Listed records -
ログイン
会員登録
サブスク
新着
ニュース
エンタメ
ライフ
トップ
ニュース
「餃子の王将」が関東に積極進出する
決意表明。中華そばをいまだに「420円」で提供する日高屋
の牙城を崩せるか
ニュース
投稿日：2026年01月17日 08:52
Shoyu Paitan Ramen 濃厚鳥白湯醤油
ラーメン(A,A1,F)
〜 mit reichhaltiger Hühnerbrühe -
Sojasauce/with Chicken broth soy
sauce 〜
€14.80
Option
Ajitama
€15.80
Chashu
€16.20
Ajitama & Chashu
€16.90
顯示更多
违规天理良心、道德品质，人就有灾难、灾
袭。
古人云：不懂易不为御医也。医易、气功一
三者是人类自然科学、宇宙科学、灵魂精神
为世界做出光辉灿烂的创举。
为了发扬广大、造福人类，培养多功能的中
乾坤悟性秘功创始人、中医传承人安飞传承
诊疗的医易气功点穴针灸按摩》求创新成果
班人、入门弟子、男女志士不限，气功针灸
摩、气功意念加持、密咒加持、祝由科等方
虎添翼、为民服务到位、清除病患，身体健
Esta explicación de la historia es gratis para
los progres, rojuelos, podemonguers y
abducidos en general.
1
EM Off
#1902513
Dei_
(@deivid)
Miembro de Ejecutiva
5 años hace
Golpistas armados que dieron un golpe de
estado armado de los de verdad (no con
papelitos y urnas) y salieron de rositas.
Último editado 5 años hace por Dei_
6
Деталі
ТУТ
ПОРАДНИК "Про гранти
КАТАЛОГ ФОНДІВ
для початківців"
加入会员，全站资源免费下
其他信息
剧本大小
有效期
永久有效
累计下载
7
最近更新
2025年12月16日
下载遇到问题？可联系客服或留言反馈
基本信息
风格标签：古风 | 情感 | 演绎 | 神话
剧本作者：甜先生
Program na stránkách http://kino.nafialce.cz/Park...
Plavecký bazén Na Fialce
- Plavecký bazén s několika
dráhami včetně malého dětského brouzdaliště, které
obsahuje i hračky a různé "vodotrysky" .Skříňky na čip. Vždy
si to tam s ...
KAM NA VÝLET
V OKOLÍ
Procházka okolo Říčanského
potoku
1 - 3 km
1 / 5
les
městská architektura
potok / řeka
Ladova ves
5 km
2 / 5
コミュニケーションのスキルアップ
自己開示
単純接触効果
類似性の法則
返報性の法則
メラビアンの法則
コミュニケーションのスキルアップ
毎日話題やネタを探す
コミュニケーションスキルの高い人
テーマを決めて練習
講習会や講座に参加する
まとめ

Directions for this task - Transcribe the material above. Change nothing in it.

Exercise answer -
ログイン
会員登録
サブスク
新着
ニュース
エンタメ
ライフ
トップ
ニュース
「餃子の王将」が関東に積極進出する
決意表明。中華そばをいまだに「420円」で提供する日高屋
の牙城を崩せるか
ニュース
投稿日：2026年01月17日 08:52
Shoyu Paitan Ramen 濃厚鳥白湯醤油
ラーメン(A,A1,F)
〜 mit reichhaltiger Hühnerbrühe -
Sojasauce/with Chicken broth soy
sauce 〜
€14.80
Option
Ajitama
€15.80
Chashu
€16.20
Ajitama & Chashu
€16.90
顯示更多
违规天理良心、道德品质，人就有灾难、灾
袭。
古人云：不懂易不为御医也。医易、气功一
三者是人类自然科学、宇宙科学、灵魂精神
为世界做出光辉灿烂的创举。
为了发扬广大、造福人类，培养多功能的中
乾坤悟性秘功创始人、中医传承人安飞传承
诊疗的医易气功点穴针灸按摩》求创新成果
班人、入门弟子、男女志士不限，气功针灸
摩、气功意念加持、密咒加持、祝由科等方
虎添翼、为民服务到位、清除病患，身体健
Esta explicación de la historia es gratis para
los progres, rojuelos, podemonguers y
abducidos en general.
1
EM Off
#1902513
Dei_
(@deivid)
Miembro de Ejecutiva
5 años hace
Golpistas armados que dieron un golpe de
estado armado de los de verdad (no con
papelitos y urnas) y salieron de rositas.
Último editado 5 años hace por Dei_
6
Деталі
ТУТ
ПОРАДНИК "Про гранти
КАТАЛОГ ФОНДІВ
для початківців"
加入会员，全站资源免费下
其他信息
剧本大小
有效期
永久有效
累计下载
7
最近更新
2025年12月16日
下载遇到问题？可联系客服或留言反馈
基本信息
风格标签：古风 | 情感 | 演绎 | 神话
剧本作者：甜先生
Program na stránkách http://kino.nafialce.cz/Park...
Plavecký bazén Na Fialce
- Plavecký bazén s několika
dráhami včetně malého dětského brouzdaliště, které
obsahuje i hračky a různé "vodotrysky" .Skříňky na čip. Vždy
si to tam s ...
KAM NA VÝLET
V OKOLÍ
Procházka okolo Říčanského
potoku
1 - 3 km
1 / 5
les
městská architektura
potok / řeka
Ladova ves
5 km
2 / 5
コミュニケーションのスキルアップ
自己開示
単純接触効果
類似性の法則
返報性の法則
メラビアンの法則
コミュニケーションのスキルアップ
毎日話題やネタを探す
コミュニケーションスキルの高い人
テーマを決めて練習
講習会や講座に参加する
まとめ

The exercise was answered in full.